The problem: Return the records exactly as they appear below, omitting the pictures.

Study material:
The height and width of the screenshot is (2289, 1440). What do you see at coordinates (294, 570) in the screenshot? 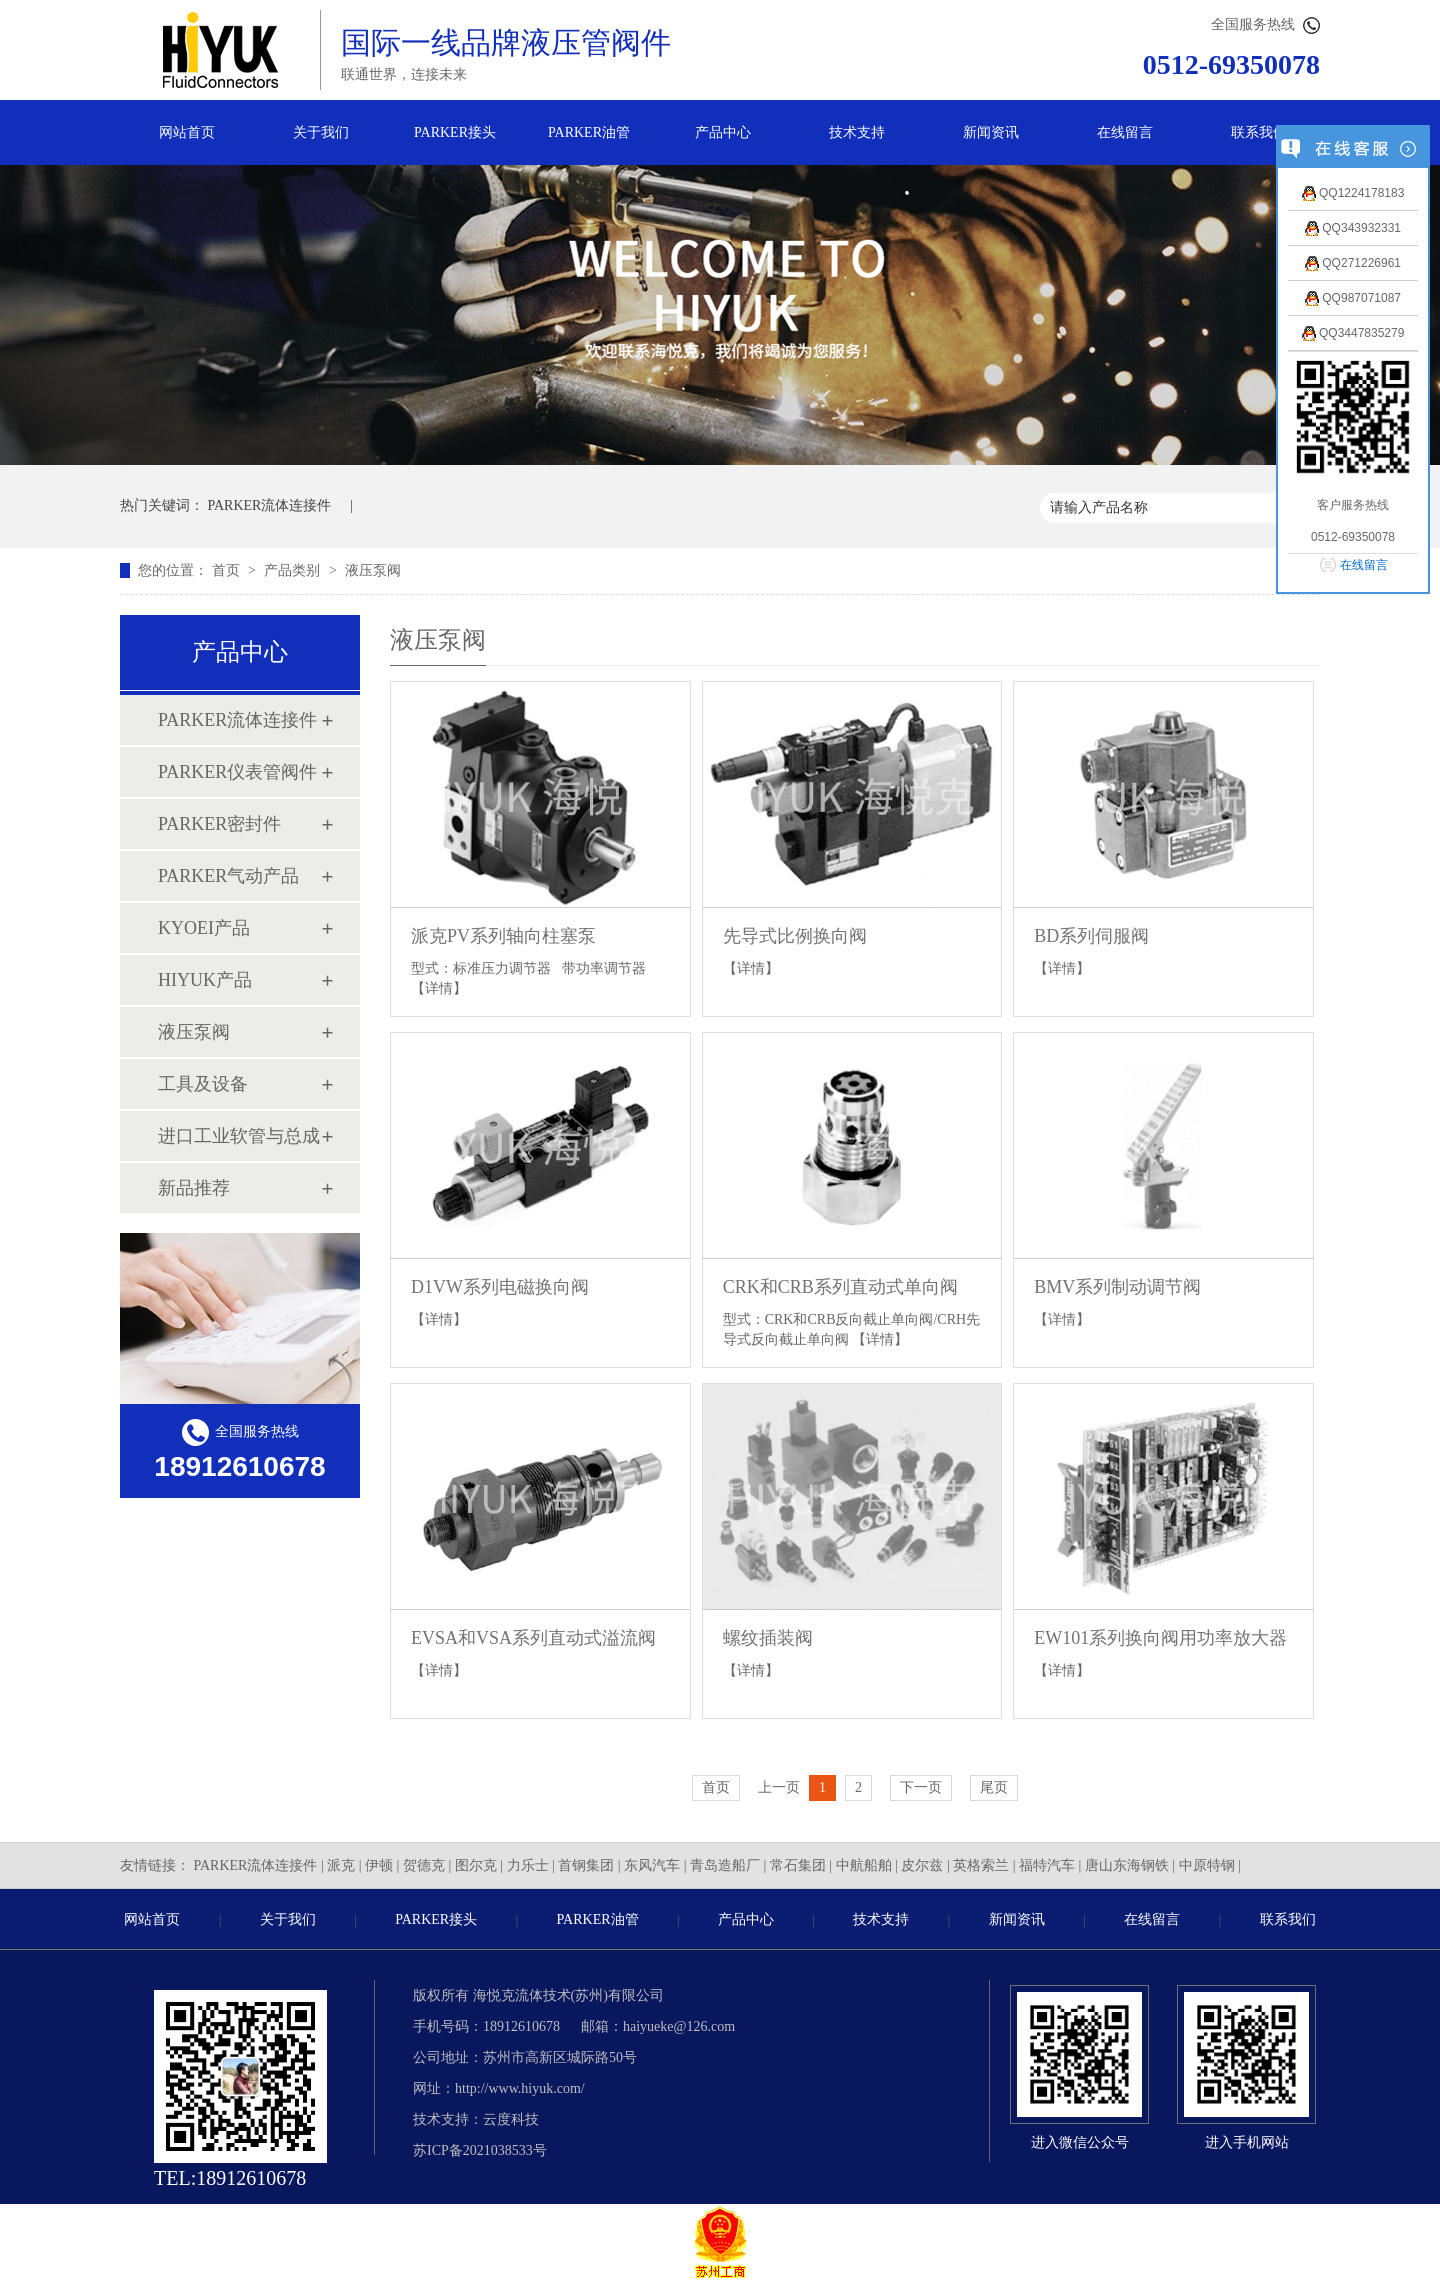
I see `产品类别` at bounding box center [294, 570].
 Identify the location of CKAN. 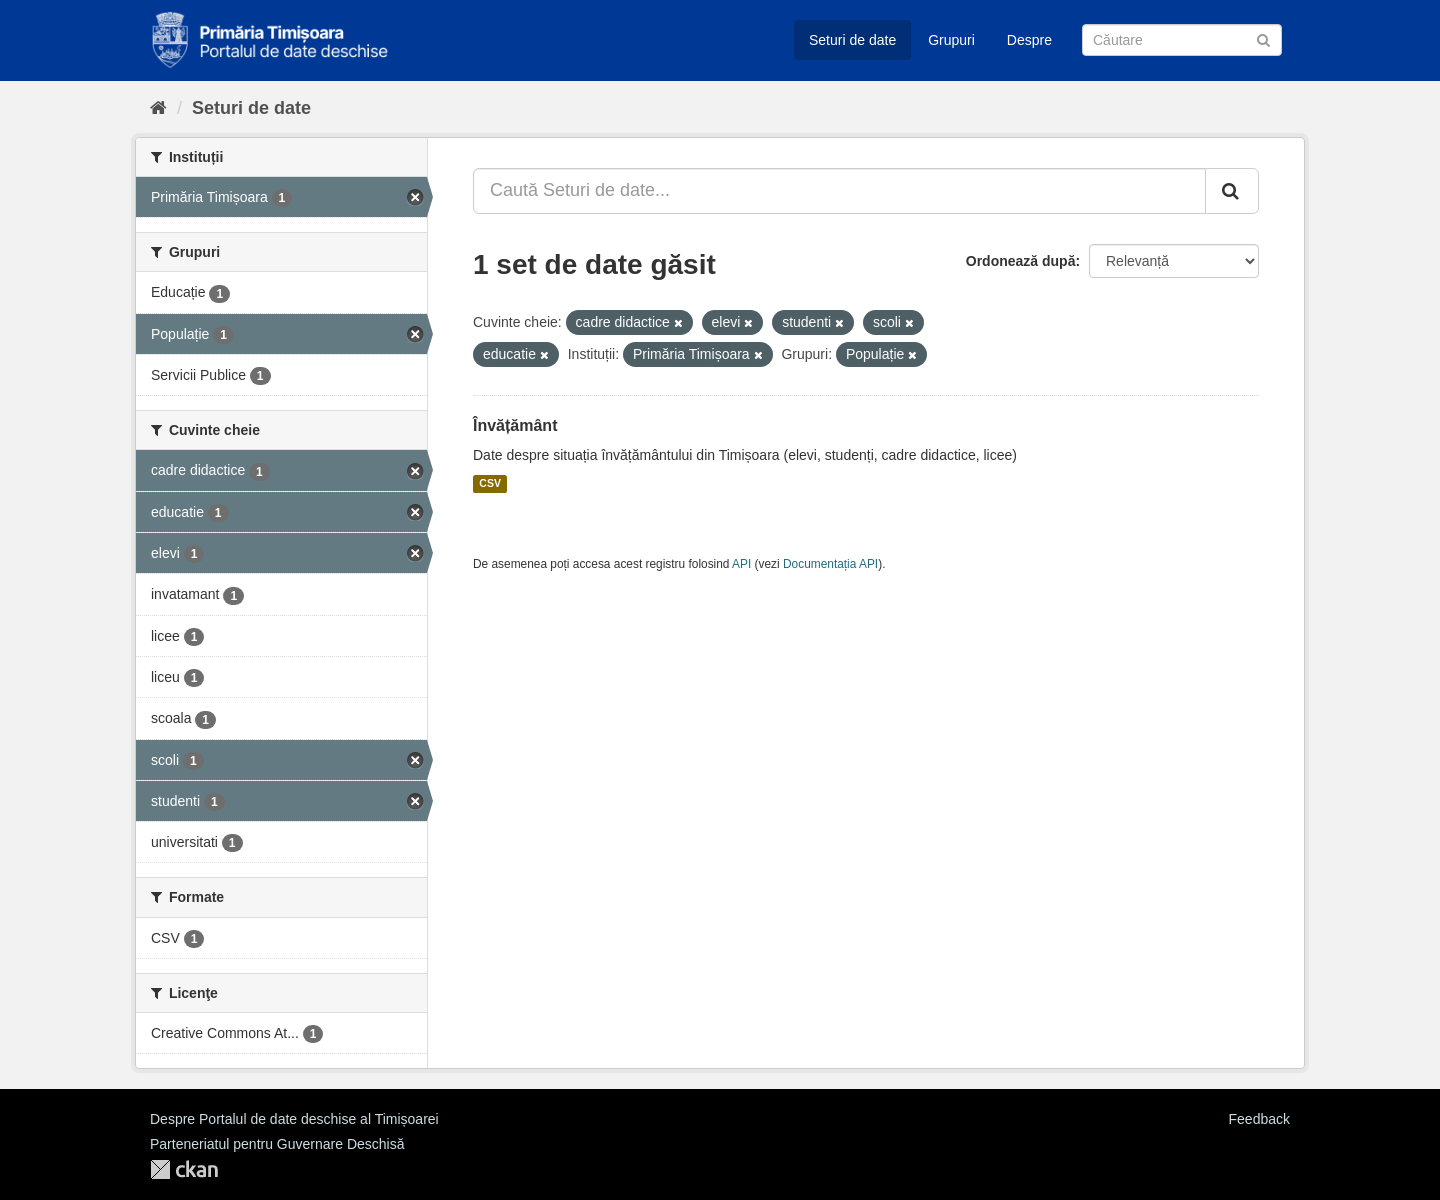
(184, 1169).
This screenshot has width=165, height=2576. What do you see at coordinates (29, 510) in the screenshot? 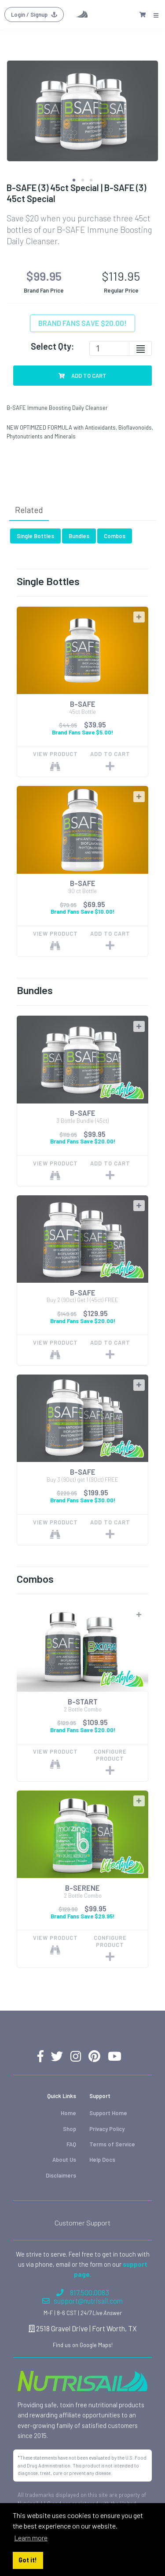
I see `Related` at bounding box center [29, 510].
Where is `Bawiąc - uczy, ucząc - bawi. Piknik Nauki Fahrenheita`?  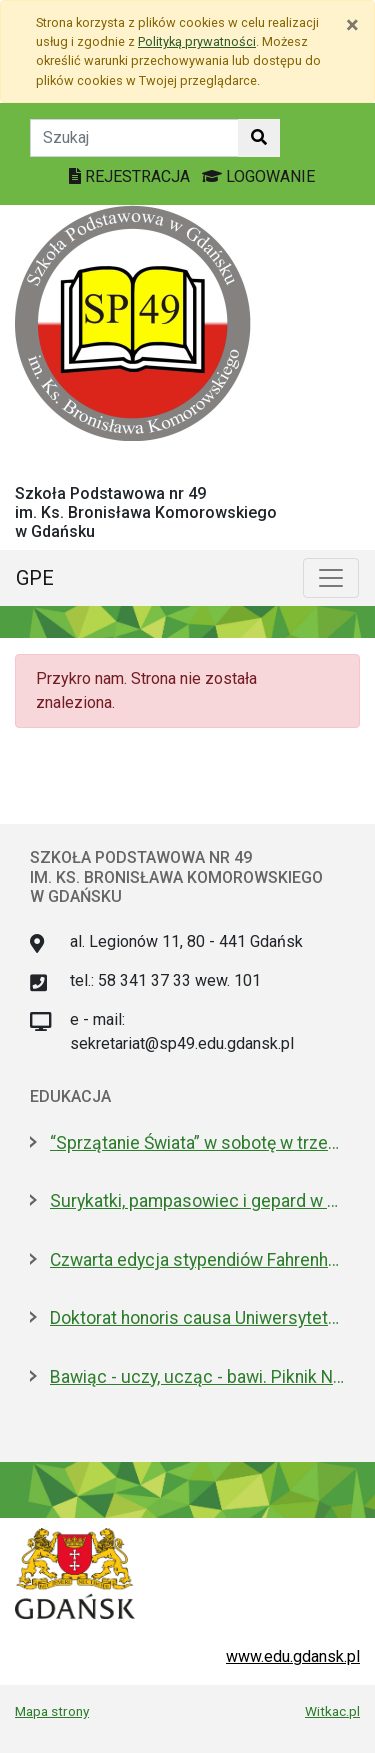
Bawiąc - uczy, ucząc - bawi. Piknik Nauki Fahrenheita is located at coordinates (197, 1377).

Answer below:
The height and width of the screenshot is (2289, 1440). What do you see at coordinates (294, 570) in the screenshot? 
I see `产品类别` at bounding box center [294, 570].
 Identify the location of CKAN. 
(184, 1169).
This screenshot has width=165, height=2576. What do you see at coordinates (29, 510) in the screenshot? 
I see `Related` at bounding box center [29, 510].
Where is `Bawiąc - uczy, ucząc - bawi. Piknik Nauki Fahrenheita`?  
Bawiąc - uczy, ucząc - bawi. Piknik Nauki Fahrenheita is located at coordinates (197, 1377).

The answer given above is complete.